…following BoG’s earlier policy rate cut
After staying virtually flat for about a year and a half, the average lending rate of banks has started to show signs of decline in April after the Bank of Ghana reduced the monetary policy rate the month before.
The Summary of Economic and Financial data (May 2020) published by the Bank of Ghana has shown that average lending rate has finally moved out of its comfort zone to a step downward.

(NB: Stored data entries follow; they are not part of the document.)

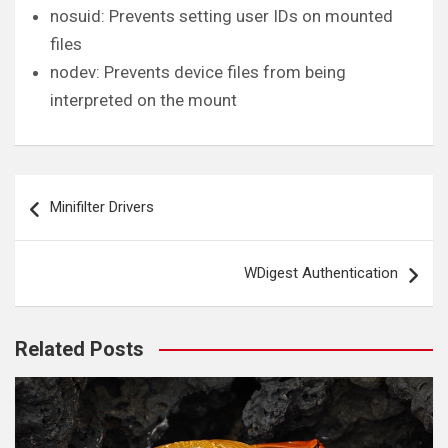
nosuid: Prevents setting user IDs on mounted
files
nodev: Prevents device files from being
interpreted on the mount
Post
Minifilter Drivers
navigation
WDigest Authentication
Related Posts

Prior to recording 22.38 percent in April, the average lending rate has since the past 17 months (December 2018) not come below 23 percent.
The decline, though marginal, offers a glimpse of hope for the private sector that lending rates may come down in future if economic conditions make it possible for the Monetary Policy Committee (MPC) of the central bank to further cut the policy rate after it reduced it by 150 basis points to 14.5 percent in March, following the outbreak of the coronavirus in the country.
The MPC said the decision was basically made to allow banks reduce their lending rates to aid the private sector – which has been the hardest hit by the impact of the coronavirus – have access to loans at reasonable rates to inject into their businesses so they can recover faster.
Banks, on the other hand, also responded by indicating they will reduce their lending rates by 2 percentage points. However, the data show that averagely banks were only able to reduce it by 1.1 percentage points.
Commenting on this, banking consultant Dr. Richmond Atuahene says the high operational cost banks are incurring in this pandemic period will make it difficult for them to further reduce their lending rates, despite their pledge to do so by 200 basis points.
“Try to look at the situation very well and see whether the banks have actually dropped their lending rates by 2 percent. It [the 150 basis points cut in policy rate] cannot reflect immediately because of operational cost that has gone up due to the pandemic. And when operational cost goes up, the banks would not like to reduce their lending rates, otherwise their interest income will reduce and cannot cover their operational cost.
“Secondly, their non-performing loans will also go up. And once the non-performing loans go up, the interest income will come down. So, it is not possible for banks to absorb all those expenses now,” he told the B&FT in an interview.
Beyond the promise of making lending affordable for businesses, commercial banks in collaboration with the Bank of Ghana have arranged a GH¢3billion facility for lending to critical industries to encourage local production in a bid to move the economy from import dependency to becoming more self-sufficient.
Thus, the Managing Director of the Republic Bank, Farid Antar – in an earlier interview with the B&FT, said banks will ensure that the facility is made available and affordable for businesses which access them.
“Not only will funds be available, but how they become available is notable; the pricing will be lower than normal pricing and the terms will be more favourable. Each bank will make their own risk assessment, but there are guidelines on the structure and we will provide data to the Bank of Ghana so that it will know we are fulfilling this pledge,” he said.